As the U.S. presidential election approaches, American retail investors are making strategic adjustments to their portfolios, according to a recent study. eToro’s survey indicates that 49% of investors are either changing their holdings or planning to do so in anticipation of the election’s impact.
Proactive Portfolio Adjustments
The survey, which gathered insights from 1,000 U.S. retail investors, reveals diverse approaches. About 42% of respondents are increasing their cash reserves, opting for liquidity amid potential market volatility. Meanwhile, 35% are expanding their investments in equities, and 20% are looking into cryptocurrency assets.
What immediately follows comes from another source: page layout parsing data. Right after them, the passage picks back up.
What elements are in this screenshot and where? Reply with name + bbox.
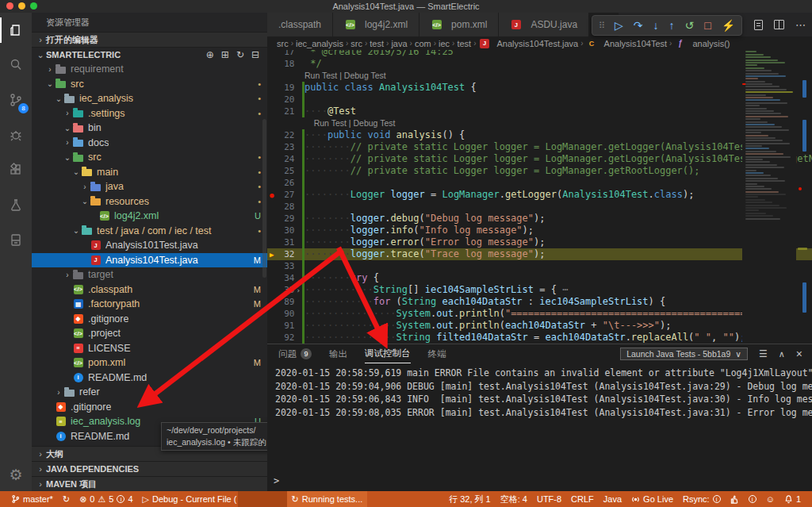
editor-tab-pom-xml[interactable]: </>pom.xml (419, 13, 499, 36)
tree-item-src[interactable]: ⌄src• (32, 77, 267, 92)
open-changes-icon[interactable] (754, 20, 763, 30)
debug-launch-item[interactable]: ▷ Debug - Current File ( (138, 491, 238, 507)
tree-item-resources[interactable]: ⌄resources• (32, 194, 267, 209)
problems-item[interactable]: ⊗0 ⚠5 i4 (75, 491, 137, 507)
editor-tab--classpath[interactable]: .classpath (267, 13, 333, 36)
code-line-22[interactable]: 22····public void analysis() { (267, 129, 812, 141)
step-into-icon[interactable]: ↓ (653, 19, 659, 32)
smiley-icon[interactable]: ☺ (761, 491, 779, 507)
gutter[interactable] (267, 117, 302, 129)
gutter[interactable]: 17 (267, 50, 302, 58)
tree-item-bin[interactable]: ⌄bin (32, 121, 267, 136)
code-line-34[interactable]: 34········try { (267, 272, 812, 284)
overview-ruler[interactable] (798, 50, 812, 344)
tree-item-license[interactable]: ≡LICENSE (32, 341, 267, 356)
code-line-17[interactable]: 17 * @create 2019/5/16 14:25 (267, 50, 812, 58)
gutter[interactable]: ▶32 (267, 248, 302, 260)
gutter[interactable]: 29 (267, 213, 302, 225)
tree-item-log4j2-xml[interactable]: </>log4j2.xmlU (32, 209, 267, 224)
gutter[interactable]: 26 (267, 177, 302, 189)
tree-item--gitignore[interactable]: ◆.gitignore (32, 312, 267, 327)
breadcrumb-item[interactable]: iec_analysis (296, 39, 343, 48)
gutter[interactable]: ●27 (267, 189, 302, 201)
tree-item-target[interactable]: ›target (32, 267, 267, 282)
code-line-19[interactable]: 19public class Analysis104Test { (267, 82, 812, 94)
tree-item-analysis101test-java[interactable]: JAnalysis101Test.java (32, 238, 267, 253)
maximize-panel-icon[interactable]: ∧ (779, 349, 785, 359)
gutter[interactable]: 21 (267, 106, 302, 117)
run-test-link[interactable]: Run Test (314, 118, 347, 128)
tree-item-refer[interactable]: ›refer (32, 385, 267, 400)
tree-item-main[interactable]: ⌄main• (32, 165, 267, 180)
hot-code-replace-icon[interactable]: ⚡ (722, 19, 735, 32)
zoom-window-button[interactable] (30, 2, 37, 10)
gutter[interactable]: 91 (267, 320, 302, 332)
collapse-all-icon[interactable]: ⊟ (251, 48, 259, 63)
sync-icon[interactable]: ↻ (58, 491, 75, 507)
debug-icon[interactable] (0, 117, 32, 152)
code-editor[interactable]: 17 * @create 2019/5/16 14:2518 */Run Tes… (267, 50, 812, 344)
java-dependencies-section[interactable]: › JAVA DEPENDENCIES (32, 461, 267, 476)
code-line-92[interactable]: 92················String filted104DataSt… (267, 332, 812, 344)
tree-item-pom-xml[interactable]: </>pom.xmlM (32, 355, 267, 371)
open-editors-section[interactable]: › 打开的编辑器 (32, 32, 267, 47)
panel-tab-debug-console[interactable]: 调试控制台 (365, 344, 411, 363)
gutter[interactable]: 22 (267, 129, 302, 141)
code-line-26[interactable]: 26 (267, 177, 812, 189)
close-window-button[interactable] (6, 2, 13, 10)
gutter[interactable]: 30 (267, 225, 302, 236)
stop-icon[interactable]: □ (704, 19, 710, 32)
code-line-32[interactable]: ▶32········logger.trace("Trace log messa… (267, 248, 812, 260)
clear-console-icon[interactable]: ☰ (759, 348, 768, 359)
panel-tab-item[interactable]: 终端 (428, 344, 446, 363)
maven-section[interactable]: › MAVEN 项目 (32, 476, 267, 491)
tree-item--factorypath[interactable]: ▤.factorypathM (32, 297, 267, 312)
debug-test-link[interactable]: Debug Test (344, 71, 386, 80)
sidebar-scrollbar[interactable] (262, 119, 266, 278)
code-line-21[interactable]: 21····@Test (267, 106, 812, 117)
code-line-31[interactable]: 31········logger.error("Error log messag… (267, 236, 812, 248)
gutter[interactable]: 23 (267, 141, 302, 153)
gutter[interactable]: 35› (267, 284, 302, 296)
editor-tab-log4j2-xml[interactable]: </>log4j2.xml (333, 13, 419, 36)
tree-item-requirement[interactable]: ›requirement (32, 62, 267, 77)
gutter[interactable]: 19 (267, 82, 302, 94)
gutter[interactable]: 92 (267, 332, 302, 344)
new-folder-icon[interactable]: ⊞ (221, 48, 229, 63)
running-tests-item[interactable]: ↻ Running tests... (287, 491, 368, 507)
gutter[interactable] (267, 70, 302, 82)
code-line-90[interactable]: 90················System.out.println("==… (267, 308, 812, 320)
cursor-position-item[interactable]: 行 32, 列 1 (444, 491, 496, 507)
step-over-icon[interactable]: ↷ (634, 19, 643, 32)
step-out-icon[interactable]: ↑ (669, 19, 675, 32)
minimap[interactable] (742, 50, 796, 344)
tree-item--classpath[interactable]: </>.classpathM (32, 282, 267, 298)
test-explorer-icon[interactable] (0, 187, 32, 222)
go-live-item[interactable]: Go Live (626, 491, 678, 507)
gutter[interactable]: 89 (267, 296, 302, 308)
breadcrumb-item[interactable]: java (391, 39, 407, 48)
panel-tab-item[interactable]: 输出 (329, 344, 347, 363)
tree-item-docs[interactable]: ›docs (32, 136, 267, 151)
code-line-35[interactable]: 35›············String[] iec104SampleStrL… (267, 284, 812, 296)
code-line-33[interactable]: 33 (267, 260, 812, 272)
source-control-icon[interactable]: 8 (0, 83, 32, 117)
gutter[interactable]: 20 (267, 94, 302, 106)
code-line-28[interactable]: 28 (267, 201, 812, 213)
tree-item--gitignore[interactable]: ◆.gitignore (32, 400, 267, 415)
gutter[interactable]: 25 (267, 165, 302, 177)
notifications-item[interactable]: 1 (779, 491, 806, 507)
code-line-89[interactable]: 89············for (String each104DataStr… (267, 296, 812, 308)
indentation-item[interactable]: 空格: 4 (496, 491, 532, 507)
breadcrumb-item[interactable]: test (457, 39, 471, 48)
gutter[interactable]: 31 (267, 236, 302, 248)
gutter[interactable]: 24 (267, 153, 302, 165)
code-line-27[interactable]: ●27········Logger logger = LogManager.ge… (267, 189, 812, 201)
code-line-24[interactable]: 24········// private static Logger logge… (267, 153, 812, 165)
extensions-icon[interactable] (0, 152, 32, 187)
minimize-window-button[interactable] (18, 2, 25, 10)
feedback-info-icon[interactable]: i (744, 491, 761, 507)
code-line-25[interactable]: 25········// private static Logger logge… (267, 165, 812, 177)
gutter[interactable]: 90 (267, 308, 302, 320)
gutter[interactable]: 34 (267, 272, 302, 284)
Generational differences are also evident in how investors are reacting. Younger generations, particularly Gen Z (69%) and Millennials (68%), show a higher tendency to adjust their portfolios, aiming to capitalize on market fluctuations. In contrast, older generations like Boomers and Gen X are more conservative, with over half indicating they plan to stick to their current strategies.
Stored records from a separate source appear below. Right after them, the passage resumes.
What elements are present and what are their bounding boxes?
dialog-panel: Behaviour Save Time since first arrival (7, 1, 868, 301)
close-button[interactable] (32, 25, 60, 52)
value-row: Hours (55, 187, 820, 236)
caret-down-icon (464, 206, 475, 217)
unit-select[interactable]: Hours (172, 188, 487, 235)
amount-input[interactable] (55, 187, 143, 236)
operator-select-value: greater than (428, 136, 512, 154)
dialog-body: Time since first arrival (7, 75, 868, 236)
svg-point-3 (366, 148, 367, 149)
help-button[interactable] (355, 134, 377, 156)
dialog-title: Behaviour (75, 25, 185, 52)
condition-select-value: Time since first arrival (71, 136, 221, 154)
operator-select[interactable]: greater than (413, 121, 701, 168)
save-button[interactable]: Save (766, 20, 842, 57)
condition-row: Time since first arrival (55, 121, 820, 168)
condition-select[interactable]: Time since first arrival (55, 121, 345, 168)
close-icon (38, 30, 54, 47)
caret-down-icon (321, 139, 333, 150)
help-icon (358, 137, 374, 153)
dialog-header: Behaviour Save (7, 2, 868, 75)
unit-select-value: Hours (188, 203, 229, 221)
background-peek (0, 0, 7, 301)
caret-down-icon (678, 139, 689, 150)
Bret Kenwell, an analyst at eToro, noted: “Adjusting one’s portfolio before a major event like an election is not unusual. Younger investors are more dynamic in their approach, while older investors prefer a steadier, long-term strategy.”
Sector Preferences Amid Election Concerns
Despite election-related uncertainty, certain sectors continue to attract retail investor interest. Financial services remain the leading sector, with 58% of respondents either maintaining or increasing their positions. Technology and energy sectors are also popular, especially among Gen Z and the Silent Generation, who are increasingly investing in tech despite recent market fluctuations.
Among top technology stocks, Amazon is the most sought-after, with 26% planning to boost their holdings. On the other hand, Tesla, Alphabet, and Nvidia are less favored, with around one-third of respondents indicating no plans to invest in these companies.
The study highlights that while some investors are taking a cautious stance by increasing cash reserves, many others, especially younger investors, are seeking opportunities to profit from anticipated market changes leading up to the elections.